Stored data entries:
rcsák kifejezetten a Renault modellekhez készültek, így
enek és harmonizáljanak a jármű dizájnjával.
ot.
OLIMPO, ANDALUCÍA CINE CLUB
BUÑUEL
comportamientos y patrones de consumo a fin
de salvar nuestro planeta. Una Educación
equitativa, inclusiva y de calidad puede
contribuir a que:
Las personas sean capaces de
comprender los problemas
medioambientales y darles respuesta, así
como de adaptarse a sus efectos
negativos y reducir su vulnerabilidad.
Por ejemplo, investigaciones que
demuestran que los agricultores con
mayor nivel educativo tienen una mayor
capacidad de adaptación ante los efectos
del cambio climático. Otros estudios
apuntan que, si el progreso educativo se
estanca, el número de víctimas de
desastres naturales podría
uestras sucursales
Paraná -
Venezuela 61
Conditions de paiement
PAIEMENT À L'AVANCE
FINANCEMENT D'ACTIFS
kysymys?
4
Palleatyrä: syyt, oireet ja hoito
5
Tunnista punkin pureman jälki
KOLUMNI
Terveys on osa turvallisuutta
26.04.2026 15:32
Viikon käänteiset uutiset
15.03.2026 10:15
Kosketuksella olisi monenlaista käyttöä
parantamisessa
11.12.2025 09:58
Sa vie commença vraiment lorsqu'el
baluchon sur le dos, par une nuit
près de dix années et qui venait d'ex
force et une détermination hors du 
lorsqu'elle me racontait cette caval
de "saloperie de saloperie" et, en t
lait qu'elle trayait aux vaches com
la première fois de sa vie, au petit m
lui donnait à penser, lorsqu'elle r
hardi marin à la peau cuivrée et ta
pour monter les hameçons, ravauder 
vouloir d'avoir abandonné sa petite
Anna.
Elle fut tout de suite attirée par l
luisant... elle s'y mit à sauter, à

Required work: Say how many lines of the entries above include the word "efectos", giving the number alone.

Final answer: 2